A sobering assessment of Bergoglio’s tenure as head of the Jesuits in Argentina October 27, 2015Posted by Tantumblogo in Basics, different religion, disaster, episcopate, General Catholic, Papa, religious, scandals, secularism, Society, SOD, the struggle for the Church.
Wow. This apparently dates from 2013. I don’t know if the quote was obtained before or after the conclave, but I tend to imagine given the subject matter, after. Via Rorate, a very critical view of Pope Bergoglio’s tenure as head of the Jesuit order in Argentina:
“Yes I know Bergoglio [, says a Jesuit superior from another Latin American country]. He’s a person who’s caused a lot of problems in the Society and is highly controversial in his own country.
In addition to being accused of having allowed the arrest of two Jesuits during the time of the Argentinian dictatorship, as provincial he generated divided loyalties: some groups almost worshipped him, while others would have nothing to do with him, and he would hardly speak to them. It was an absurd situation. He is well-trained and very capable, but is surrounded by this personality cult which is extremely divisive.He has an aura of spirituality which he uses to obtain power. It will be a catastrophe for the Church to have someone like him in the Apostolic See. He left the Society of Jesus in Argentina destroyed with Jesuits divided and institutions destroyed and financially broken. We have spent two decades trying to fix the chaos that the man left us.”
Paul Vallely [more here]
Pope Francis: Untying the Knots
Wow. One might say, well, this is just another anonymous source speaking boldly, they may have an agenda, they may be disaffected, they may have an ax to grind, etc.

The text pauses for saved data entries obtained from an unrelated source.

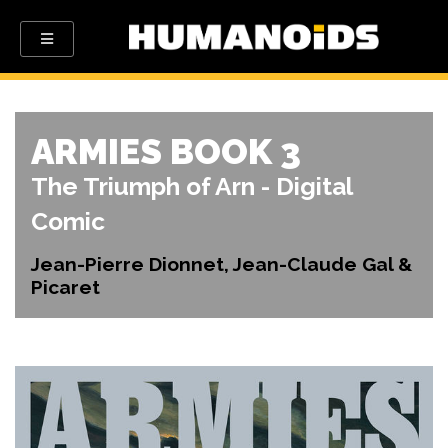
ARMIES BOOK 3
The Triumph of Arn - Digital
Comic
Jean-Pierre Dionnet, Jean-Claude Gal &
Picaret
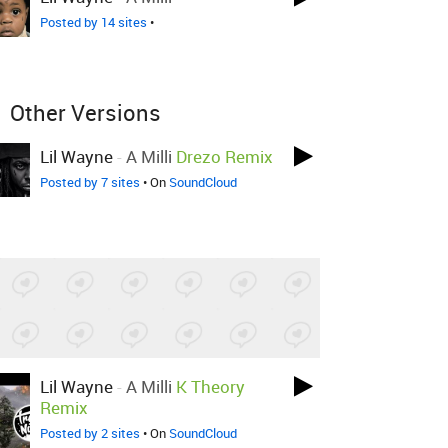
Posted by 14 sites
•
Other Versions
Lil Wayne
-
A Milli
Drezo Remix
Posted by 7 sites
• On
SoundCloud
Lil Wayne
-
A Milli
K Theory
Remix
Posted by 2 sites
• On
SoundCloud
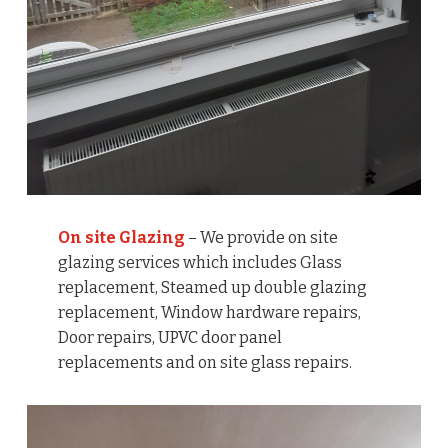
On site Glazing
– We provide on site
glazing services which includes Glass
replacement, Steamed up double glazing
replacement, Window hardware repairs,
Door repairs, UPVC door panel
replacements and on site glass repairs.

But given what we’ve seen in the past 32 months, with a visible and growing factionalism in the Church (which really just brought the existing factions more out into the open), and the marked contrast in Pope Francis’ behavior with regard to the various factions (showering praise and benefits on those aligned with him, frequently hotly disputing and even insulting those he apparently dislikes), it would seem to lend some credence to the claims made above.
That the Jesuits in Argentina are a mess I have no doubt. Of course, there have been incredible problems with the Jesuits going back a century or more, ever since a number of Jesuits like George Tyrell decided to embrace the modernist heresy. They’ve been the leading advocates for modernism ever since, especially since their “sainted” acolyte Teilhard de Chardin received such huge acclaim within the order. Worldwide, a few notable exceptions aside, the Jesuits have been a broken institution for a very long time.
I agree with Rorate on a tweet they made, too: it is well past time for a future pontiff (as it surely won’t be this one) to examine whether the Society of Jesus should be suppressed again. It’s not just Bergoglio, it’s not just Argentina, throughout the world Jesuits have been in the vanguard of advancing the revolution against the Church. Just last week I posted disastrous comments from another Jesuit prelate. However, some claim that the order has already been purged of its most heretical elements. I don’t know about that, the vision of Cardinal Carlo Martini, SJ, is being visited on the Church in this current pontificate. And once an order develops such a well-earned reputation for heresy and revolutionary ideals, it is perhaps time to suppress it entirely and try to reconstitute it again – if needed – some decades later, after all current players are long in the ground.
Increasingly, I have come to believe the Jesuits were created by God to serve a specific need in the Church at a specific time, and while I have generally read in histories that Clement XIII’s suppression of the order was a very bad thing, maybe it wasn’t so bad after all. In addition, there are those who claim that the Jesuits, for all the good they accomplished in the Counter-Reformation, seriously imbalanced Catholic thought, and paved the way for the invasion of rationalism and modernism, with their extreme focus on reason and the intellect, and lack of embrace of emotional, spiritual side of the Church. That’s the claim of Dr. Geoffrey Hull in a book I recommend, The Banished Heart.
In spite of the strong support he’s received from progressive quarters of the Church, I’d bet my lunch money and more besides that this will be the last Jesuit pope for a very long time.